We've put man on the moon, split the atom and we walk around with things in our pocket that give us instant access most of the planet's data -- but some playdough and string still get the job done when explaining the complexities of our universe.
Australian National University based researcher at the school of astronomy and astrophysics, Dr Charles Lineweaver, did just that, gleefully using the prop to explain the upcoming alignment of our solar system's planets and how best to see it.
It's the first time in a decade five planets visible to the naked eye will align.
"This is something that will last, go on for about a week so you can see it tomorrow morning if you get up early, the next morning, probably even better tomorrow, the next day, the next day," he told ABC News 24.

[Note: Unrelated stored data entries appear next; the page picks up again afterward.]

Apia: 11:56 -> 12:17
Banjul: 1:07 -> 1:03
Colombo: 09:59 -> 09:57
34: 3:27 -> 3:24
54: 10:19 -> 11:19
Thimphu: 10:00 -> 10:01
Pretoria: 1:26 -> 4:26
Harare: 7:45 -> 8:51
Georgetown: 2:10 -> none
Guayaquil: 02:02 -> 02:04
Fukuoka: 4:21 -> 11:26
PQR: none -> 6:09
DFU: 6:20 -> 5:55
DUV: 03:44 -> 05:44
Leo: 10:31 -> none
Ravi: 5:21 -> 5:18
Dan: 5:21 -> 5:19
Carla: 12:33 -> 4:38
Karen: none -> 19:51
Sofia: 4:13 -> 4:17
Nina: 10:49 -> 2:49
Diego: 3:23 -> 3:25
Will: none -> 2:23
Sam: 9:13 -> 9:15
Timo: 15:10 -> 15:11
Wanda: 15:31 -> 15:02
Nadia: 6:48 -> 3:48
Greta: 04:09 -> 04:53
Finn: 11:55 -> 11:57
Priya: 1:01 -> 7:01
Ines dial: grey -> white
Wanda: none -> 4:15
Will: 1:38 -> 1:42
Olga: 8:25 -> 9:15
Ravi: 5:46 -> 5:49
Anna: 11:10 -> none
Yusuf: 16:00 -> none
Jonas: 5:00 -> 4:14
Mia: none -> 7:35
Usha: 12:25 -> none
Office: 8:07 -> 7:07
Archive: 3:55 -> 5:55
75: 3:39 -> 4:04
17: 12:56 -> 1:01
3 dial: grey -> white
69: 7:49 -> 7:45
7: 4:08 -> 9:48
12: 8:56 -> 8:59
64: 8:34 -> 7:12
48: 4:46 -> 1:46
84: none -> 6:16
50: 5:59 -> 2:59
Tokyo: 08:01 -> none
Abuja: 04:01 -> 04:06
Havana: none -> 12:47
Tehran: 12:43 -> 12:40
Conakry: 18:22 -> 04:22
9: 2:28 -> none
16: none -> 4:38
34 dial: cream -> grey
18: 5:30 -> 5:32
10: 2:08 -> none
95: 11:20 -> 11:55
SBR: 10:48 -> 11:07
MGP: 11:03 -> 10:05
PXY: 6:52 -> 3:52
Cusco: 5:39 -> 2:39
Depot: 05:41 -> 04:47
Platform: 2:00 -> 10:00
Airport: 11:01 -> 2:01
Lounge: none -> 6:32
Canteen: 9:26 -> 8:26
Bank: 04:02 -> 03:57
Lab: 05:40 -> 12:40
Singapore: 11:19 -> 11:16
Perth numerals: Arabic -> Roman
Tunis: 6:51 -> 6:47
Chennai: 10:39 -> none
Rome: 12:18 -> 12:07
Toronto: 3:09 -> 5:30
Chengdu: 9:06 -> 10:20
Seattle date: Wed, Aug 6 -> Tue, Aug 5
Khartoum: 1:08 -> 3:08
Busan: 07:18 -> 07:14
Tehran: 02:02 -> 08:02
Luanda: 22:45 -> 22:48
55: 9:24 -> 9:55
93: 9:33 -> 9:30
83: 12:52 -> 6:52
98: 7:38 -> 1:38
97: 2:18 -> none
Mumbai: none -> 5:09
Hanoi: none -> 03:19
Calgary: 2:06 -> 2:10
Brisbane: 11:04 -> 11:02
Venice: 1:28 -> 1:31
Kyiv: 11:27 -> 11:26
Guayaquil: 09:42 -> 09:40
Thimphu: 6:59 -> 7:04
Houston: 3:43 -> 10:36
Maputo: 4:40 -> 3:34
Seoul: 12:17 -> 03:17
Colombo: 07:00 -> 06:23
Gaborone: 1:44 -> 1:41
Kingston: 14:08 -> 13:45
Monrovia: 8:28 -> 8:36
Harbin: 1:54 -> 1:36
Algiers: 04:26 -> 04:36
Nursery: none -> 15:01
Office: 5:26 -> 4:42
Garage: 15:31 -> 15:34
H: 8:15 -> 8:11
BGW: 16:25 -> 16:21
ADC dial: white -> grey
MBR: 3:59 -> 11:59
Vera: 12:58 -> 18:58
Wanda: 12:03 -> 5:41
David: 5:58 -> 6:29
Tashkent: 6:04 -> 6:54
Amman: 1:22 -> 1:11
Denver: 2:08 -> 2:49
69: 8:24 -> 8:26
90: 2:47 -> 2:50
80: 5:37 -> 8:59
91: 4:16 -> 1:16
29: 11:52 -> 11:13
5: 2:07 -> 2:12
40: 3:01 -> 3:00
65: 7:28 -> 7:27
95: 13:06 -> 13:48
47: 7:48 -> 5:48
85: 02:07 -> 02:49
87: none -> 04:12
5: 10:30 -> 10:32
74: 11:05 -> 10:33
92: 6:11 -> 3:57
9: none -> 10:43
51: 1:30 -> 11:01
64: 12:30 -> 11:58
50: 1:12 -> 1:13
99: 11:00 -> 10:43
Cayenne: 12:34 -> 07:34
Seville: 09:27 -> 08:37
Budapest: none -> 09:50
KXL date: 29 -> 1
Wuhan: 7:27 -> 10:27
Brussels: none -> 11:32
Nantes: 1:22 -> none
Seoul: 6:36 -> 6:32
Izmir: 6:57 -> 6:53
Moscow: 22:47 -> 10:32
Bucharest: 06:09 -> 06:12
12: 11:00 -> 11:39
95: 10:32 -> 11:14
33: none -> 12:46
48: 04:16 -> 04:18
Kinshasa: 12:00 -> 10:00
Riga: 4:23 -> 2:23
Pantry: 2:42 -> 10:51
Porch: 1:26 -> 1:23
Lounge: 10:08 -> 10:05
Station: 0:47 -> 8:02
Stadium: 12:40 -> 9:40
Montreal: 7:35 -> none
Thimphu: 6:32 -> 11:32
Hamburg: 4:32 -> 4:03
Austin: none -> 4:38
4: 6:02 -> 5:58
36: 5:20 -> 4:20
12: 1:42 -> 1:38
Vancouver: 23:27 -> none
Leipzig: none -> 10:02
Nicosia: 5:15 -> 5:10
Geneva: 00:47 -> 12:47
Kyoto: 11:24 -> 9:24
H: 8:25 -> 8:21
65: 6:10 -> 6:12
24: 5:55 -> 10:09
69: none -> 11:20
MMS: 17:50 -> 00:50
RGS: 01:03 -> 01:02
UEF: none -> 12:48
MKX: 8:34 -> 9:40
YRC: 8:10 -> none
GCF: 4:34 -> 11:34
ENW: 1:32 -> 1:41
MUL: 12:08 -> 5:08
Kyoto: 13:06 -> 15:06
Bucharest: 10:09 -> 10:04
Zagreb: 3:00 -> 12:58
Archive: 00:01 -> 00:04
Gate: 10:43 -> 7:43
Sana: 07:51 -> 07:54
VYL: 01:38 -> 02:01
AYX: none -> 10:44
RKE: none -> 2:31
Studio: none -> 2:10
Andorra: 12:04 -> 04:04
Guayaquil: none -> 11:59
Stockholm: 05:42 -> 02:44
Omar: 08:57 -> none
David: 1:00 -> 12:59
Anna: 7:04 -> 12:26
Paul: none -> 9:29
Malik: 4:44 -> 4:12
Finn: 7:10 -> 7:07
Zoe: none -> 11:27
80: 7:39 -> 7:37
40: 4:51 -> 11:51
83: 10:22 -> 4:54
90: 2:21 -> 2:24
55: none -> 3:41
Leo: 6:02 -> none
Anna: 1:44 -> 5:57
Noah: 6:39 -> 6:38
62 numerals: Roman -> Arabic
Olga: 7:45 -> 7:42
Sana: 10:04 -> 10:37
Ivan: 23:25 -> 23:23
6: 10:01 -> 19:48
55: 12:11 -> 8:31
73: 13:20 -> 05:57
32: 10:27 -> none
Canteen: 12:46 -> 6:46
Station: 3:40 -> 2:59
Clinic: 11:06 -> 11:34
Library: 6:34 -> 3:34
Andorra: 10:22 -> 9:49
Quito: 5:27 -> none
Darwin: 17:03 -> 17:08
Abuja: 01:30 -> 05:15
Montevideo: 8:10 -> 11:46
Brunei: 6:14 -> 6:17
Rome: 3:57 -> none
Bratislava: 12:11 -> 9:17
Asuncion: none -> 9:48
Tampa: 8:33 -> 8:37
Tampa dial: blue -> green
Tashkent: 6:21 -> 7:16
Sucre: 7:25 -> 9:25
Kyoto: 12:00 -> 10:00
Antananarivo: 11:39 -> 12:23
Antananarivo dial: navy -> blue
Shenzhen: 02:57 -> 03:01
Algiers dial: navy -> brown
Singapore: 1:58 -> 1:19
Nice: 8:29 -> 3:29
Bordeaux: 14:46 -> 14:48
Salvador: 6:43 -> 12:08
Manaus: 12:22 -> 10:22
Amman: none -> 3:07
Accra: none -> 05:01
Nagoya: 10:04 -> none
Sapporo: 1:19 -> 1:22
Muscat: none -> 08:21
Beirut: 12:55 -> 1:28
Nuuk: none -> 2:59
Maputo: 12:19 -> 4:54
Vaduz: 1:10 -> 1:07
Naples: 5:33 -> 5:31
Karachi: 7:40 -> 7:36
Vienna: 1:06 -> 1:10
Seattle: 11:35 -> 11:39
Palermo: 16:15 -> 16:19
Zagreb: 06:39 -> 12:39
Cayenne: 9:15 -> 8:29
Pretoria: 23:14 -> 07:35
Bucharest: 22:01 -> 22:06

"This alignment will go on for a week."
He explained Mercury will be getting further away from the sun, making it more easily visible, while Jupiter can be sighted from 11pm. A few hours after that: Mars.
"I have a demonstration," said Lineweaver, introducing the audience to his mind bending and possibly futuristic science device.
Still, simple is often best, and Lineweaver left his audience in no doubt of what'll be happening during the upcoming celestial dance.
"Instead of this small, it will be aligned all the way across half the sky in six hours, because these planets come up and come up and come up and each one is separate.
"They are separated by half the sky. That's how this line that I have to make very narrow on TV will be spread out across about half the sky."